I mean, he was a trained neurologist and psychiatrist. So back in the day in Europe, the concept was united and unified. It became separate over a period of, I think, 20 or 30 or 40 years where the concepts of biological psychiatry and other psychiatry approaches were separated. And I would say for the last 15, 20 years, everyone is acknowledging the biological basis of psychiatric diseases.
So this artificial bifurcation happened simply because there were two schools.
One that was a psychoanalytical school that believed that everything can be solved through psychoanalysis and behavioral interventions and medications and treatments belong to another camp.
So psychiatry was bifurcated at some point. And I strongly believe that everything is necessary. But there's no doubt that there is a strong biological basis for psychiatry. You know, the psychiatric diseases are like any other disease of the central nervous system.

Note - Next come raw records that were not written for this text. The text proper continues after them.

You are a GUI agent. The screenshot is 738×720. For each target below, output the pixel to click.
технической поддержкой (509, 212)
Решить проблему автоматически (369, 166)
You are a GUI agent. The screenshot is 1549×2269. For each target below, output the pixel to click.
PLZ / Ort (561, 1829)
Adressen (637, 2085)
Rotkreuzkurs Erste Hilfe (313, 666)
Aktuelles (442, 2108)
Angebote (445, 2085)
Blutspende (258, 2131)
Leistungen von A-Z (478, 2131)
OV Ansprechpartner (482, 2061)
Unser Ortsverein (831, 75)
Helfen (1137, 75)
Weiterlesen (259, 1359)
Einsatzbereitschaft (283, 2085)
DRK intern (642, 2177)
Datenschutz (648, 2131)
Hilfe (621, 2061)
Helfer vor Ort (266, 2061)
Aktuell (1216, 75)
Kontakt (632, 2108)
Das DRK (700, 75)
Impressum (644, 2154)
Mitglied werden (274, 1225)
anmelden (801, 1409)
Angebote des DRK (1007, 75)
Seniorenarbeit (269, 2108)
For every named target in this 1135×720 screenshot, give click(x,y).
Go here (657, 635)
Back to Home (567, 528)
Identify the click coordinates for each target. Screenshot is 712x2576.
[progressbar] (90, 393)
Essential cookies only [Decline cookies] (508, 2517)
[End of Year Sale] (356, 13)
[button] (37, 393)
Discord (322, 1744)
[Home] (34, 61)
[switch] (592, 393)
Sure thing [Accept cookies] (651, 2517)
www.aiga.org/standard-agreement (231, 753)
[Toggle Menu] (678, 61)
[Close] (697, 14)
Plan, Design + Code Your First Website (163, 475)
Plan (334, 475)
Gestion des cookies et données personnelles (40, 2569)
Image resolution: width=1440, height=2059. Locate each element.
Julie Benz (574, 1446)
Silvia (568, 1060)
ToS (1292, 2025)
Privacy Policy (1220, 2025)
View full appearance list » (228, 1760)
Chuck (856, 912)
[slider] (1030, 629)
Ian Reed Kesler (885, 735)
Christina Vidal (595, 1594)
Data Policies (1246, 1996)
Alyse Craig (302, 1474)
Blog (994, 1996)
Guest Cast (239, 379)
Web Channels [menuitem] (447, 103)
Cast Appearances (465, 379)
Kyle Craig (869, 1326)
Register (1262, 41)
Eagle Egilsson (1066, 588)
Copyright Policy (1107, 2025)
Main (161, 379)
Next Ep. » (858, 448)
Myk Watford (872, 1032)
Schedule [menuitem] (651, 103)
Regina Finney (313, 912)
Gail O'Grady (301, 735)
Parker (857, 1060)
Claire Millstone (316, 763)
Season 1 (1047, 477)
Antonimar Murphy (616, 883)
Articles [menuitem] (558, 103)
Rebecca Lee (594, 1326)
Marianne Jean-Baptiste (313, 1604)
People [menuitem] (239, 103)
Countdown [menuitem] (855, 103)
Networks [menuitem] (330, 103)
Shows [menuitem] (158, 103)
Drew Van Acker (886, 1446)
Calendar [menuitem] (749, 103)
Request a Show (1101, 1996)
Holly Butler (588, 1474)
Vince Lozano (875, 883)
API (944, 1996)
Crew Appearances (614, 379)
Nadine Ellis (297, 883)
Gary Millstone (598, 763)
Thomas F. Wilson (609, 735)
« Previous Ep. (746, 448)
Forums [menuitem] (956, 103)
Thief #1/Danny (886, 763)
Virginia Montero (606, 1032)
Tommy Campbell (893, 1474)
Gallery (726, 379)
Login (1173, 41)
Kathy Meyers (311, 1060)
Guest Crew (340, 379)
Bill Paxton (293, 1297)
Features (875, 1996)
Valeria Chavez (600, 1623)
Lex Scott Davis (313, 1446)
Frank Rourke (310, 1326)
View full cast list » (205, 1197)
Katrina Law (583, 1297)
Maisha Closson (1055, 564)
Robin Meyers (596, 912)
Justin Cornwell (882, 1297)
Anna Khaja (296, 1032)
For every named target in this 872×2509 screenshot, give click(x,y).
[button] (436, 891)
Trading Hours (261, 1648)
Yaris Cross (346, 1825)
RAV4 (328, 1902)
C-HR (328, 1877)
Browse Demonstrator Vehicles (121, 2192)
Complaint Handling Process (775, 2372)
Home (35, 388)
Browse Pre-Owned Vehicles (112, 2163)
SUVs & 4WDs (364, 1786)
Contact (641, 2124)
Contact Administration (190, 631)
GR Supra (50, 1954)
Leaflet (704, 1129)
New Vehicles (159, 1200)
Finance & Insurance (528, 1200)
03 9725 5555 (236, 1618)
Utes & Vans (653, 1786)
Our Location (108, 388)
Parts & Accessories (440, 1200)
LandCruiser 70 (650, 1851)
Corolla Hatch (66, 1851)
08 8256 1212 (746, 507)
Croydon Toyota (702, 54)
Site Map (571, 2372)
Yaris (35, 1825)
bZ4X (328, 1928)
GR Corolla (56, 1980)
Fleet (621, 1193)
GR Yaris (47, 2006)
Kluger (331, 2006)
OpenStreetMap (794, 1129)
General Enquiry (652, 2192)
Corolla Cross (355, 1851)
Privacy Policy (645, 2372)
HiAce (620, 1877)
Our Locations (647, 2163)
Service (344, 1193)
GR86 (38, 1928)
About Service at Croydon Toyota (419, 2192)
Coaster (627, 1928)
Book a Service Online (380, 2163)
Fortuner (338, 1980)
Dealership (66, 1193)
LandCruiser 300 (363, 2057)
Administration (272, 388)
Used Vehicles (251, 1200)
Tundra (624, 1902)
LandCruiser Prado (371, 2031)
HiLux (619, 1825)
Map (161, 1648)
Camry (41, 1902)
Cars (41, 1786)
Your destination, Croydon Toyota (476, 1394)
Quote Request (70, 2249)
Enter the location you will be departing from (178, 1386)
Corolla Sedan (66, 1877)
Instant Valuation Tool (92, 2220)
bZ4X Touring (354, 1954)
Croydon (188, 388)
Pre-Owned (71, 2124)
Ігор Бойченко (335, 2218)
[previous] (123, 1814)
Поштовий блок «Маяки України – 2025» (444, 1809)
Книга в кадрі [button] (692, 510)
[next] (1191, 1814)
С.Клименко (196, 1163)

And with this realization, there has been a reconvergence of these indications. And as professionals, I'm a neurologist, but I found myself fascinated by psychiatric issues that the patients, the neurological patients faced, and vice versa. I have a lot of great psychiatry colleagues that are interested and have devoted their lives in treating their neuropsychiatric features of neurodegenerative diseases.
So it's one organ, very complicated, that forms the foundation for both psychiatric conditions and neurological conditions. And these divisions are somewhat artificial for a good reason. But I think the convergence is real.
And I think neurology and psychiatry and dare I say, part of ophthalmology, the principles are very similar. And, you know, that's. That's why you see some neuroscientists working in ophthalmology, psychiatry, and neurology interchangeably. I definitely have had the privilege of doing so, but, you know, the future is conditions of the brain.
[00:41:46] Speaker B: Well, certainly with some of these additional tools that you described kind of underpinning the renaissance, I think the convergence is all the more compelling. The more we understand, the more we can bring these schools together. Well, Spiros, thank you so much for taking the time. You've been so generous with your insights and your storytelling here. Really appreciate you joining me on the show.
[00:42:02] Speaker A: Thank you very much. I appreciate the invitation and looking forward to joining you on another episode of your podcast.